Food fibres: guardian of intestinal health

In maintaining a healthy diet, diet fibre is a nutrient that is often mentioned but may be underestimated. It plays a crucial role in promoting intestinal health, protecting our digestive systems like a superhero. This paper will explore how dietary fibres can become a guardian of intestinal health, including its classification, source and its positive impact on health.

1. The dual role of dietary fibres

The dietary fibres are divided into two main categories based on their solubility in water: soluble fibres and insoluble fibres. Soluble fibres can be mixed with water to form rubber-based substances, which can help regulate blood sugar levels and reduce cholesterol. Insoluble fibres increase the volume of faeces, facilitate the movement of intestinal content and help prevent constipation.

Natural sources of dietary fibres

Food fibres are derived mainly from vegetable foods, including whole grains, beans, fruits and vegetables. For example, oats and barley are rich in soluble fibres, while vegetables such as carrots and fruit such as apples provide abundant soluble fibres. By increasing the intake of these foods in our daily diet, we can easily increase the intake of food fibres.

3. Food fibres and intestinal health

The benefits of dietary fibres for intestinal health are manifested in different ways. It not only helps to maintain the normal functioning of the intestinal tract and to prevent constipation, but also serves as a food for intestinal microorganisms and contributes to the growth of beneficial bacteria, thus improving the balance of intestinal microorganisms. Furthermore, dietary fibres contribute to reducing cholesterol levels in blood and reducing the risk of heart disease.

4. Food fibres and disease prevention

Ingestion of dietary fibres is related to the prevention of many chronic diseases. For example, high-fibrous diets are associated with lower heart disease rates, as they contribute to lower levels of low-density lipoprotein (bad cholesterol) in blood, while increasing levels of high-density protein (good cholesterol). In addition, dietary fibres are associated with a lower risk of type 2 diabetes, as it can improve insulin sensitivity and help control blood sugar levels.

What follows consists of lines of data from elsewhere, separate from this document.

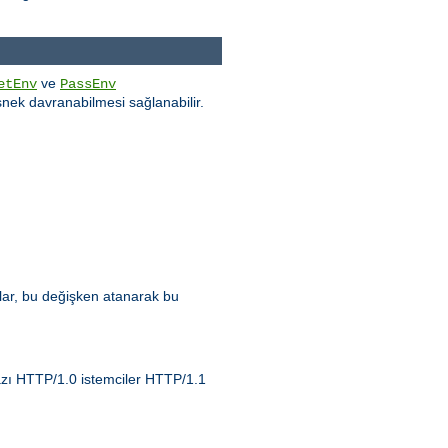
ve
etEnv
PassEnv
nek davranabilmesi sağlanabilir.
zlar, bu değişken atanarak bu
Bazı HTTP/1.0 istemciler HTTP/1.1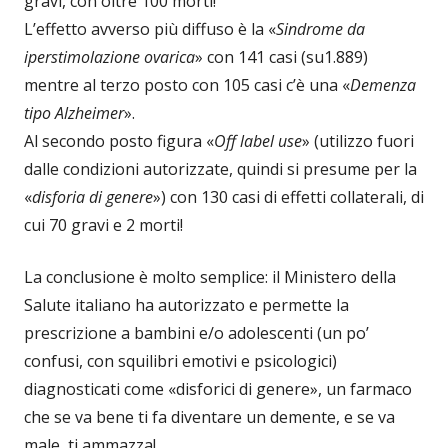
gravi, con oltre 100 morti!
L’effetto avverso più diffuso è la «
Sindrome da
iperstimolazione ovarica
» con 141 casi (su1.889)
mentre al terzo posto con 105 casi c’è una «
Demenza
tipo Alzheimer
».
Al secondo posto figura «
Off label use
» (utilizzo fuori
dalle condizioni autorizzate, quindi si presume per la
«
disforia di genere
») con 130 casi di effetti collaterali, di
cui 70 gravi e 2 morti!
La conclusione è molto semplice: il Ministero della
Salute italiano ha autorizzato e permette la
prescrizione a bambini e/o adolescenti (un po’
confusi, con squilibri emotivi e psicologici)
diagnosticati come «disforici di genere», un farmaco
che se va bene ti fa diventare un demente, e se va
male, ti ammazza!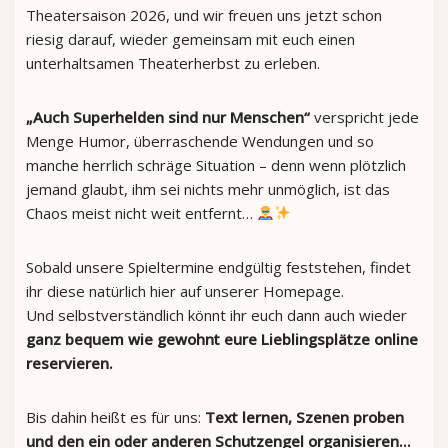
Theatersaison 2026, und wir freuen uns jetzt schon
riesig darauf, wieder gemeinsam mit euch einen
unterhaltsamen Theaterherbst zu erleben.
„Auch Superhelden sind nur Menschen“
verspricht jede
Menge Humor, überraschende Wendungen und so
manche herrlich schräge Situation – denn wenn plötzlich
jemand glaubt, ihm sei nichts mehr unmöglich, ist das
Chaos meist nicht weit entfernt…
Sobald unsere Spieltermine endgültig feststehen, findet
ihr diese natürlich hier auf unserer Homepage.
Und selbstverständlich könnt ihr euch dann auch wieder
ganz bequem wie gewohnt eure Lieblingsplätze online
reservieren.
Bis dahin heißt es für uns:
Text lernen, Szenen proben
und den ein oder anderen Schutzengel organisieren…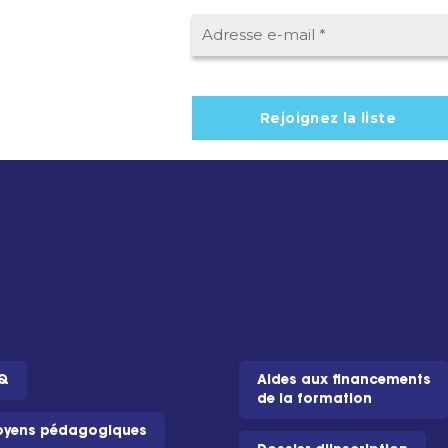
Q
Aides aux financements
de la formation
yens pédagogiques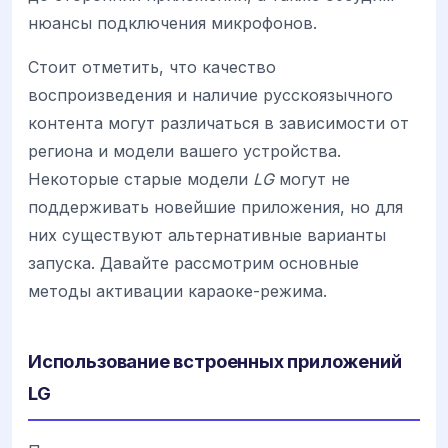
нюансы подключения микрофонов.
Стоит отметить, что качество
воспроизведения и наличие русскоязычного
контента могут различаться в зависимости от
региона и модели вашего устройства.
Некоторые старые модели
LG
могут не
поддерживать новейшие приложения, но для
них существуют альтернативные варианты
запуска. Давайте рассмотрим основные
методы активации караоке-режима.
Использование встроенных приложений
LG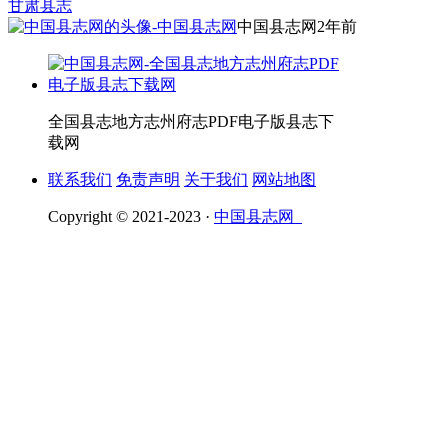
甘肃县志
中国县志网
2年前
全国县志地方志州府志PDF电子版县志下
载网
联系我们
免责声明
关于我们
网站地图
Copyright © 2021-2023 ·
中国县志网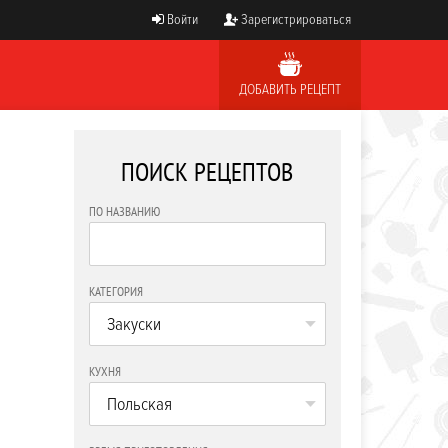
Войти
Зарегистрироваться
ДОБАВИТЬ РЕЦЕПТ
ПОИСК РЕЦЕПТОВ
ПО НАЗВАНИЮ
КАТЕГОРИЯ
Закуски
КУХНЯ
Польская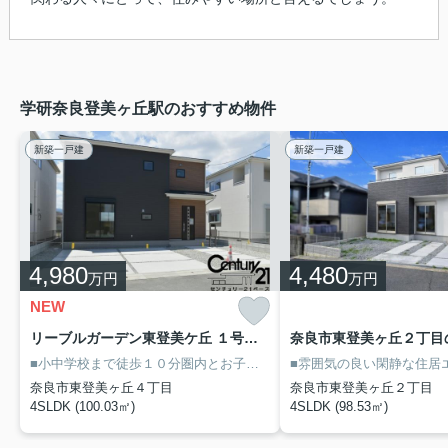
学研奈良登美ヶ丘駅のおすすめ物件
新築一戸建
新築一戸建
4,980
4,480
万円
万円
NEW
リーブルガーデン東登美ケ丘 １号棟 ／新築一戸建
奈良市東登美ヶ丘２丁目
■小中学校まで徒歩１０分圏内とお子様にも優しい住環境！
■性能評価
奈良市東登美ヶ丘４丁目
奈良市東登美ヶ丘２丁目
4SLDK (100.03㎡)
4SLDK (98.53㎡)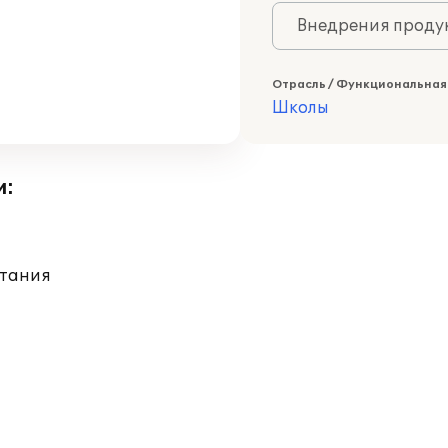
Внедрения продук
Отрасль / Функциональная
Школы
и:
итания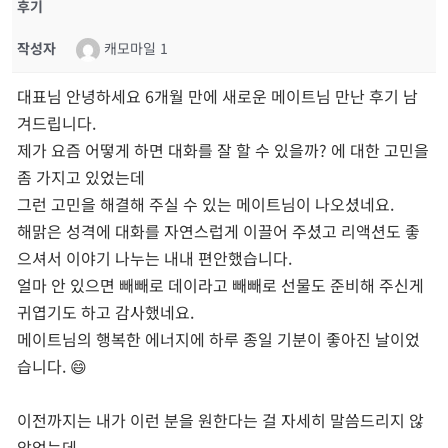
후기
작성자
캐모마일 1
대표님 안녕하세요 6개월 만에 새로운 메이트님 만난 후기 남
겨드립니다.
제가 요즘 어떻게 하면 대화를 잘 할 수 있을까? 에 대한 고민을
좀 가지고 있었는데
그런 고민을 해결해 주실 수 있는 메이트님이 나오셨네요.
해맑은 성격에 대화를 자연스럽게 이끌어 주셨고 리액션도 좋
으셔서 이야기 나누는 내내 편안했습니다.
얼마 안 있으면 빼빼로 데이라고 빼빼로 선물도 준비해 주신게
귀엽기도 하고 감사했네요.
메이트님의 행복한 에너지에 하루 종일 기분이 좋아진 날이었
습니다. 😄
이전까지는 내가 이런 분을 원한다는 걸 자세히 말씀드리지 않
았었는데,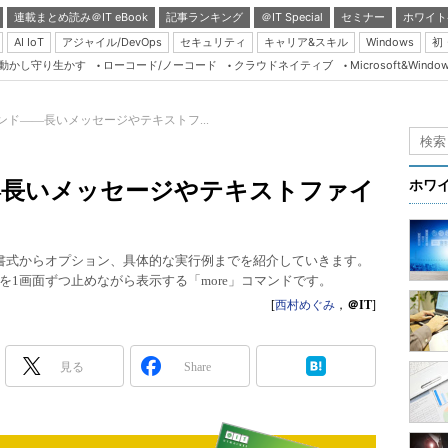
連載まとめ読み＠IT eBook
記事ランキング
＠IT Special
セミナー
ホワイト
AI IoT
アジャイル/DevOps
セキュリティ
キャリア&スキル
Windows
初
り動かし守り生かす
ローコード/ノーコード
クラウドネイティブ
Microsoft&Windo
Server & Storage
HTML5 + UX
コマンド――長いメッセージやテキストフ...
Smart & Social
Coding Edge
ド――長いメッセージやテキストファイ
ホワ
Java Agile
Database Expert
本書式からオプション、具体的な実行例までを紹介していきます。
Linux ＆ OSS
1画面ずつ止めながら表示する「more」コマンドです。
Master of IP Networ
[
西村めぐみ
，
＠IT
]
Security & Trust
見る
Share
Test & Tools
Insider.NET
ブログ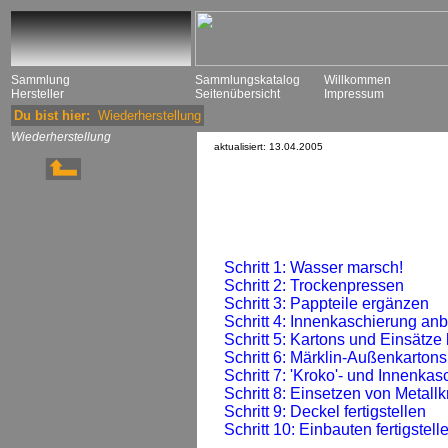
Sammlung
Sammlungskatalog
Willkommen
Hersteller
Seitenübersicht
Impressum
Du bist hier:
Wiederherstellung
Wiederherstellung
aktualisiert: 13.04.2005
Schritt 1: Wasser marsch!
Schritt 2: Trockenpressen
Schritt 3: Pappteile ergänzen
Schritt 4: Innenkaschierung an
Schritt 5: Kartons und Einsätz
Schritt 6: Märklin-Außenkarton
Schritt 7: 'Kroko'- und Innenka
Schritt 8: Einsetzen von Metallk
Schritt 9: Deckel fertigstellen
Schritt 10: Einbauten fertigstel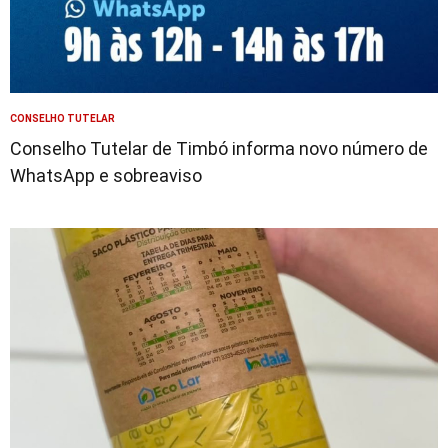
CONSELHO TUTELAR
Conselho Tutelar de Timbó informa novo número de
WhatsApp e sobreaviso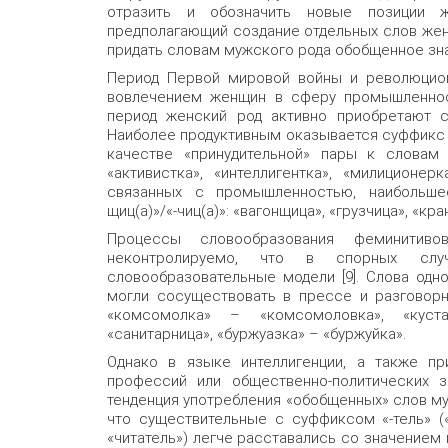
отразить и обозначить новые позиции 
предполагающий создание отдельных слов жен
придать словам мужского рода обобщенное зн
Период Первой мировой войны и революцион
вовлечением женщин в сферу промышленност
период женский род активно приобретают с
Наиболее продуктивным оказывается суффикс «
качестве «принудительной» пары к словам 
«активистка», «интеллигентка», «милиционерк
связанных с промышленностью, наибольше
щиц(а)»/«-чиц(а)»: «вагонщица», «грузчица», «кр
Процессы словообразования феминитиво
неконтролируемо, что в спорных слу
словообразовательные модели [9]. Слова одн
могли сосуществовать в прессе и разговорн
«комсомолка» – «комсомоловка», «куст
«санитарница», «буржуазка» – «буржуйка».
Однако в языке интеллигенции, а также пр
профессий или общественно-политических з
тенденция употребления «обобщенных» слов му
что существительные с суффиксом «-тель» («д
«читатель») легче расставались со значением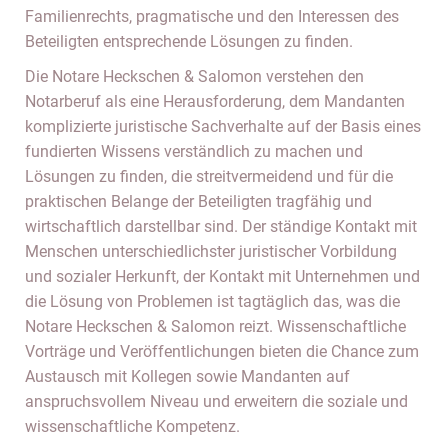
Familienrechts, pragmatische und den Interessen des
Beteiligten entsprechende Lösungen zu finden.
Die Notare Heckschen & Salomon verstehen den
Notarberuf als eine Herausforderung, dem Mandanten
komplizierte juristische Sachverhalte auf der Basis eines
fundierten Wissens verständlich zu machen und
Lösungen zu finden, die streitvermeidend und für die
praktischen Belange der Beteiligten tragfähig und
wirtschaftlich darstellbar sind. Der ständige Kontakt mit
Menschen unterschiedlichster juristischer Vorbildung
und sozialer Herkunft, der Kontakt mit Unternehmen und
die Lösung von Problemen ist tagtäglich das, was die
Notare Heckschen & Salomon reizt. Wissenschaftliche
Vorträge und Veröffentlichungen bieten die Chance zum
Austausch mit Kollegen sowie Mandanten auf
anspruchsvollem Niveau und erweitern die soziale und
wissenschaftliche Kompetenz.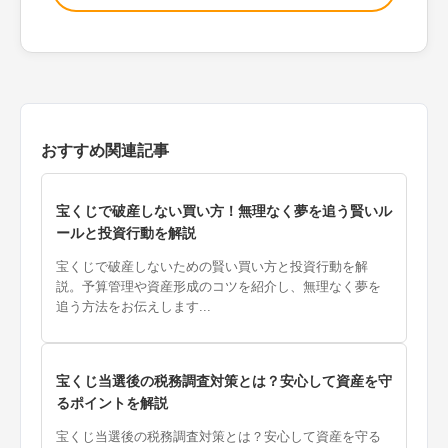
おすすめ関連記事
宝くじで破産しない買い方！無理なく夢を追う賢いル
ールと投資行動を解説
宝くじで破産しないための賢い買い方と投資行動を解
説。予算管理や資産形成のコツを紹介し、無理なく夢を
追う方法をお伝えします...
宝くじ当選後の税務調査対策とは？安心して資産を守
るポイントを解説
宝くじ当選後の税務調査対策とは？安心して資産を守る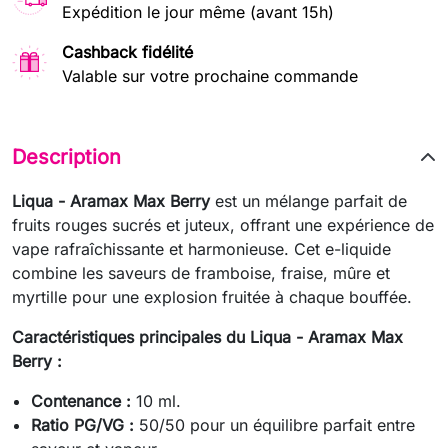
Expédition le jour même (avant 15h)
Cashback fidélité
Valable sur votre prochaine commande
Description
Liqua - Aramax Max Berry
est un mélange parfait de
fruits rouges sucrés et juteux, offrant une expérience de
vape rafraîchissante et harmonieuse. Cet e-liquide
combine les saveurs de framboise, fraise, mûre et
myrtille pour une explosion fruitée à chaque bouffée.
Caractéristiques principales du Liqua - Aramax Max
Berry :
Contenance :
10 ml.
Ratio PG/VG :
50/50 pour un équilibre parfait entre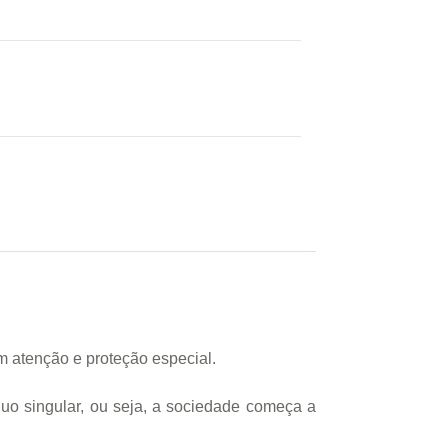
m atenção e proteção especial.
uo singular, ou seja, a sociedade começa a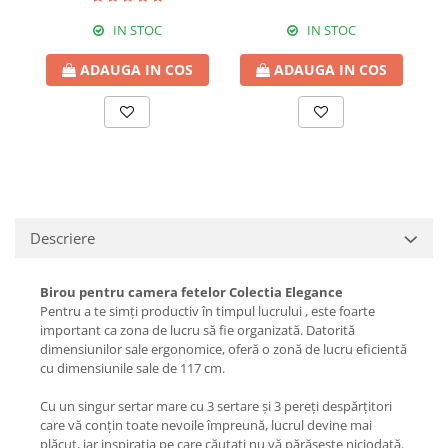
IN STOC
IN STOC
ADAUGA IN COS
ADAUGA IN COS
Descriere
Birou pentru camera fetelor Colectia Elegance
Pentru a te simți productiv în timpul lucrului , este foarte
important ca zona de lucru să fie organizată. Datorită
dimensiunilor sale ergonomice, oferă o zonă de lucru eficientă
cu dimensiunile sale de 117 cm.
Cu un singur sertar mare cu 3 sertare și 3 pereți despărțitori
care vă conțin toate nevoile împreună, lucrul devine mai
plăcut, iar inspirația pe care căutați nu vă părăsește niciodată.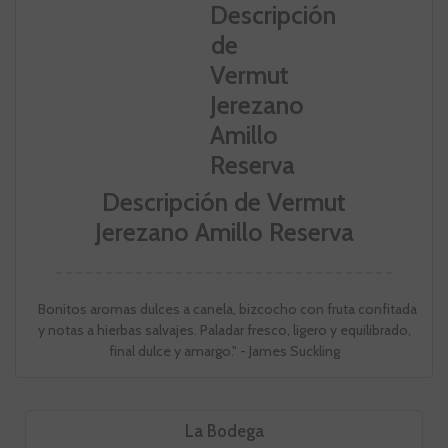
Descripción de Vermut
Jerezano Amillo Reserva
Bonitos aromas dulces a canela, bizcocho con fruta confitada
y notas a hierbas salvajes. Paladar fresco, ligero y equilibrado,
final dulce y amargo." - James Suckling
La Bodega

5. Food fibre and weight management

The role of dietary fibres in weight management is also important. Food fibres have a positive effect on weight control and the prevention of obesity, as they increase abdominal saturation and reduce food intake. Studies have shown that high-fibre diets can help people reduce caloric intake and thus contribute to weight control.

Recommended intake of dietary fibres

According to the recommendations of the National Academy of Sciences and the Institute of Engineering and Medicine of the United States, the daily intake of dietary fibre for adults should be 25 g for women and 38 g for men. However, many people consume much less than this recommended value. As a result, the social population needs to raise its awareness of increasing intake of food fibres.

7. How to increase dietary fibre intake

A simple way to increase dietary fibre intake is to add more whole grains, beans, fruits and vegetables to the daily diet. For example, whole-wheat bread could be replaced with white bread, with rough rice instead of white rice, or with beans in salad. In addition, high-fibre snacks, such as nuts and dried fruit, may be selected.

Potential side effects of dietary fibres

While dietary fibres have many health benefits, sudden and significant increases in dietary fibre intake may lead to some discomfort, such as abdominal swelling, diarrhoea or constipation. Therefore, we need to gradually increase the intake of food fibres and ensure adequate water intake.

Diet fibre is the guardian of intestinal health, which promotes our health in many ways. By increasing the intake of whole grains, pulses, fruits and vegetables, we can easily increase the intake of food fibres and thus enjoy better intestinal and overall health. Remember, dietary fibre intake is a gradual process that requires us to slowly make some simple changes in our daily diet.